Sur la forme ensuite
Après concertation avec les ordres professionnels concernés, il pourrait être envisagé : de banaliser sa dénomination. On pourrait par exemple envisager de parler plutôt "d'ordonnances pour prescriptions spéciales" ou de "carnet pour prescriptions spéciales" ; de modifier le format du carnet à souche pour le rendre plus maniable, plus petit, de façon à le porter facilement sur soi.
Sur le nombre de feuilles, il conviendrait de garder les possibilités offertes actuellement (25 feuilles – blanches en ville et roses en consultation hospitalières – 5 feuilles jaunes pour les prescripteurs retraités), néanmoins, on pourrait donner la possibilité pour certains services hospitaliers spécialisés et médecins spécialisés notamment dans la substitution, d'obtenir des carnets plus importants de 50 voire de 100 feuilles.
Sur son utilisation enfin
Je serais favorable à une saisine de la Commission des Stupéfiants et des Psychotropes, afin qu'elle étudie la possibilité d'une augmentation de la durée de prescription des médicaments destinés au traitement de la douleur. Par exemple, la durée de prescription des morphiniques par voie orale retard pourrait être portée de 14 à 28 jours.
Mais, pour éviter au maximum les possibilités de déviation d'usage et de trafic, l'avis de la Commission pourrait être également requis sur l'opportunité de différencier la durée de prescription et les quantités dispensées par le pharmacien. Par exemple, certains analgésiques pourraient être prescrits pour 28 jours mais n'être délivrés que par période successives de 14 jours.
Par ailleurs, dans le même état d'esprit d'éviter les falsifications, et notamment le rajout d'un produit, un espace pourrait être prévu pour indiquer le nombre de produits prescrits.
En parallèle à ces dispositions, il conviendrait de travailler rapidement avec les ordres professionnels sur la possibilité de mettre en place un serveur minitel de recensement des vols du carnet à souche auxquels les pharmaciens pourraient être reliés.

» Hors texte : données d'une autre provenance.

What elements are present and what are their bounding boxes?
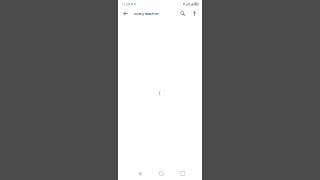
staticText: scary teacher	[134, 11, 159, 16]
button[interactable]: Recent apps	[172, 169, 194, 178]
button[interactable]: Home	[151, 169, 172, 178]
button[interactable]: Back	[120, 8, 131, 19]
button[interactable]: Voice search	[189, 8, 200, 19]
staticText: 11:04	[121, 1, 130, 7]
button[interactable]: Search	[178, 8, 189, 19]
button[interactable]: Back	[129, 169, 151, 178]
button[interactable]: scary teacher	[131, 8, 178, 19]
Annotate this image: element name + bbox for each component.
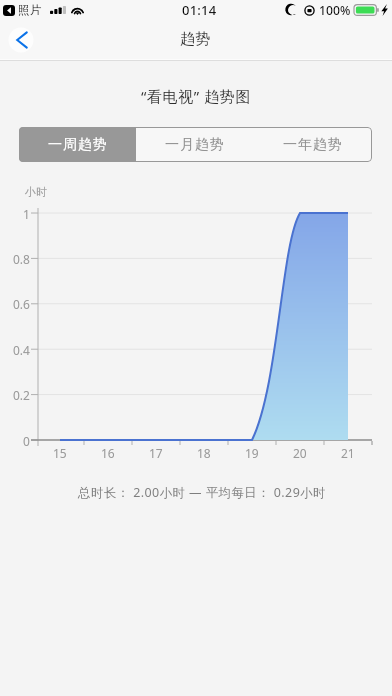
staticText: 一周趋势 (48, 136, 108, 154)
staticText: 1 (23, 206, 30, 222)
staticText: 100% (319, 2, 351, 19)
staticText: 19 (245, 445, 259, 461)
staticText: 趋势 (180, 30, 212, 49)
staticText: “看电视” 趋势图 (141, 86, 252, 106)
staticText: 0.2 (13, 387, 30, 403)
staticText: 0 (23, 433, 30, 449)
staticText: 一年趋势 (283, 136, 343, 154)
staticText: 20 (293, 445, 307, 461)
staticText: 21 (341, 445, 355, 461)
staticText: 0.6 (13, 296, 30, 312)
staticText: 一月趋势 (165, 136, 225, 154)
staticText: 15 (53, 445, 67, 461)
staticText: 0.8 (13, 251, 30, 267)
staticText: 18 (197, 445, 211, 461)
staticText: 17 (149, 445, 163, 461)
staticText: 总时长： 2.00小时 — 平均每日： 0.29小时 (78, 484, 327, 501)
button[interactable]: Back (5, 20, 37, 59)
staticText: 0.4 (13, 342, 30, 358)
staticText: 照片 (18, 3, 42, 17)
staticText: 01:14 (182, 1, 217, 19)
button[interactable]: 一年趋势 (254, 127, 372, 162)
staticText: 16 (101, 445, 115, 461)
button[interactable]: 一周趋势 (19, 127, 136, 162)
button[interactable]: 一月趋势 (136, 127, 254, 162)
staticText: 小时 (25, 185, 47, 199)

Enfin, ces propositions pratiques n'auraient aucun impact si elles n'étaient accompagnées au moins d'une campagne d'information des professionnels de santé et mieux d'une formation adaptée au cours des études médicales et dans le cadre de la formation continue.
La dernière piste de réflexion, est sans doute l'une des plus importantes à long terme, je veux parler d'accentuer nos efforts sur l'enseignement initial et la formation continue des médecins.
Il conviendra de continuer notre travail avec le ministre de l'Enseignement supérieur pour que cette priorité soit à nouveau rappelée aux Universités.
Comme vous le voyez, Messieurs les Sénateurs, les pouvoirs publics ne se détournent pas du devoir éminent qui est le leur en la matière.
Et nous continuerons d'avancer, avec vous, avec pragmatisme mais détermination.